Single by LL Cool J

from the album Bigger and Deffer
- B-side: "My Rhyme Ain't Done"
- Released: July 13, 1987
- Recorded: 1987
- Genre: Hip hop soul
- Length: 5:23
- Label: Def Jam; Columbia; CBS;
- Songwriters: James Smith; L.A. Posse;
- Producers: LL Cool J; L.A. Posse;

LL Cool J singles chronology
| "I'm Bad" (1987) | "I Need Love" (1987) | "Going Back to Cali" (1988) |

Music video
- "I Need Love" on YouTube

= I Need Love =

1987 single by LL Cool J

"I Need Love" is the second single from LL Cool J's second album, Bigger and Deffer. The single reached number 1 on the Hot Black Singles and number 14 on the Billboard Hot 100 while becoming one of the first rap songs to enjoy mainstream popularity in the UK, rising to number 8 in the UK Singles Chart. The single won a Soul Train Music Award for Best Rap Single in 1988 Soul Train Music Awards. The song was listed as number 13 on About.com's Top 100 Rap Songs.

==Track listing==
A-side
1. "I Need Love" – 5:23

B-side
1. "I Need Love" (edit) – 4:15
2. "My Rhyme Ain't Done" – 3:45

==Charts==

===Weekly charts===

Weekly chart performance for "I Need Love"
| Chart (1987) | Peak position |
|---|---|
| Austria (Ö3 Austria Top 40) | 13 |
| Belgium (Ultratop 50 Flanders) | 6 |
| Ireland (IRMA) | 10 |
| Netherlands (Dutch Top 40) | 3 |
| Netherlands (Single Top 100) | 3 |
| Switzerland (Schweizer Hitparade) | 6 |
| UK Singles (Official Charts) | 8 |
| US Billboard Hot 100 | 14 |
| US Billboard Hot Black Singles | 1 |
| West Germany (GfK) | 6 |

===Year-end charts===

1987 year-end chart performance for "I Need Love"
| Chart (1987) | Position |
|---|---|
| Belgium (Ultratop Flanders) | 63 |
| Netherlands (Dutch Top 40) | 33 |
| Netherlands (Single Top 100) | 29 |
| UK Singles (OCC) | 97 |
| US Hot Crossover Singles (Billboard) | 17 |

==Covers and samples==
The music, both melody and beats, were lifted from an instrumental by Brooklyn songwriter Jayson Dyall entitled "Zoraida's Heartbeat" which was written and recorded in 1984. This song, along with other songs on a cassette tape of several raw recordings by Jayson Dyall, was presented to LL Cool J by an associate, who met Dyall through a music classifieds ad in early 1986 and told him he could get LL to listen to his music. Dyall never received any acknowledgment from LL Cool J or Def Jam Records for originally writing the music for this song.

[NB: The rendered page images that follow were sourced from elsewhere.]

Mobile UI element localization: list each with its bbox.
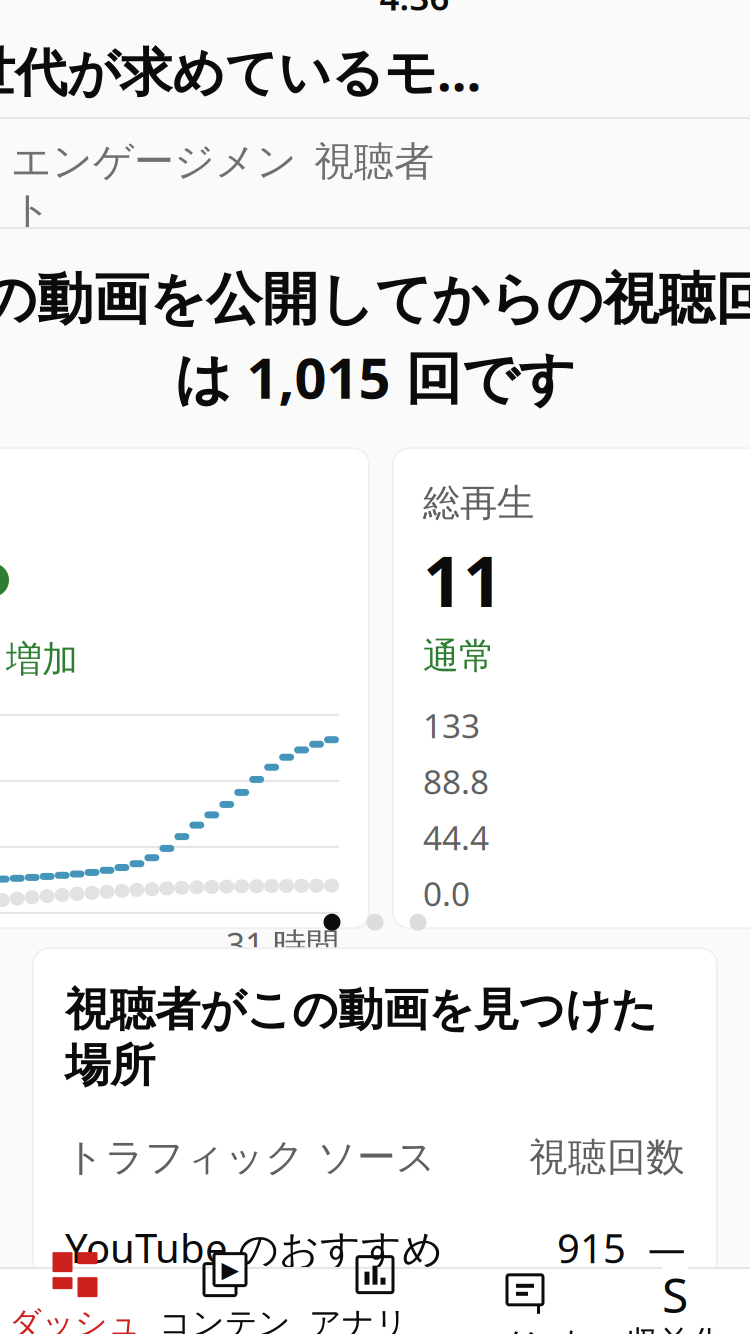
staticText: ダッシュボード bbox=[9, 1304, 141, 1334]
staticText: 133 bbox=[423, 703, 480, 748]
staticText: 0.0 bbox=[423, 871, 470, 916]
staticText: 視聴者 bbox=[314, 137, 434, 186]
staticText: 915 bbox=[557, 1221, 626, 1274]
staticText: 11 bbox=[423, 534, 503, 626]
button[interactable]: YouTube のおすすめ bbox=[65, 1181, 685, 1277]
staticText: 31 時間 bbox=[226, 922, 339, 966]
staticText: トラフィック ソース bbox=[65, 1134, 436, 1181]
staticText: 収益化 bbox=[627, 1323, 723, 1334]
staticText: 通常 bbox=[423, 634, 495, 678]
staticText: 通常より 835 増加 bbox=[0, 634, 78, 682]
staticText: 視聴回数 bbox=[529, 1134, 685, 1181]
staticText: YouTube のおすすめ bbox=[65, 1221, 443, 1274]
staticText: エンゲージメント bbox=[11, 137, 297, 235]
staticText: 44.4 bbox=[423, 815, 489, 860]
staticText: 氷河期世代が求めているモ… bbox=[0, 36, 481, 106]
staticText: S bbox=[662, 1262, 688, 1326]
staticText: アナリティクス bbox=[309, 1304, 441, 1334]
staticText: 視聴者がこの動画を見つけた場所 bbox=[65, 982, 657, 1094]
staticText: この動画を公開してからの視聴回数 bbox=[0, 265, 750, 334]
button[interactable]: 視聴者 bbox=[299, 101, 449, 245]
button[interactable]: エンゲージメント bbox=[9, 101, 299, 245]
button[interactable]: アナリティクス bbox=[300, 1270, 450, 1334]
staticText: ▶ bbox=[222, 1257, 238, 1282]
staticText: 88.8 bbox=[423, 759, 489, 804]
button[interactable]: リーチ bbox=[0, 101, 9, 245]
button[interactable]: コメント bbox=[450, 1270, 600, 1334]
staticText: 総再生 bbox=[423, 480, 534, 526]
button[interactable]: ダッシュボード bbox=[0, 1270, 150, 1334]
staticText: ↑ bbox=[0, 563, 4, 597]
button[interactable]: ▶ bbox=[150, 1270, 300, 1334]
staticText: は 1,015 回です bbox=[174, 340, 576, 414]
staticText: — bbox=[648, 1223, 685, 1272]
staticText: コンテンツ bbox=[159, 1304, 291, 1334]
staticText: コメント bbox=[459, 1323, 591, 1334]
button[interactable]: S bbox=[600, 1270, 750, 1334]
staticText: 4:36 bbox=[380, 0, 450, 20]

- Irish singer-songwriter Luka Bloom recorded a cover version of the song on his 1992 album The Acoustic Motorbike.
- R&B group Blaque sampled the song on their track "Don't Go Looking for Love", which originally appeared on their 1999 self-titled debut album.
- Rapper Necro used the beat on his song "I Need Drugs", which was released on his 2000 album, I Need Drugs.
- Master P sampled this song on his single "I Need Dubs", featuring son Romeo, on his 2005 album Ghetto Bill.
- Amanda Blank sampled the song on "A Love Song" from her 2009 album I Love You.
- Krizz Kaliko copied lyrics of the song for the first few lines of his song "Anxiety", on his debut album Vitiligo by saying, "When I'm alone in my room, sometimes I stare at the wall/And in the back of my mind, I hear my conscious call/Telling me I need a gun."
- Yo Gotti sampled the song on his single "Let's Vibe" featuring Pleasure P.
- Rick Ross interpolated the lyrics on the single "Aston Martin Music" featuring Drake and Chrisette Michele from his 2010 album Teflon Don.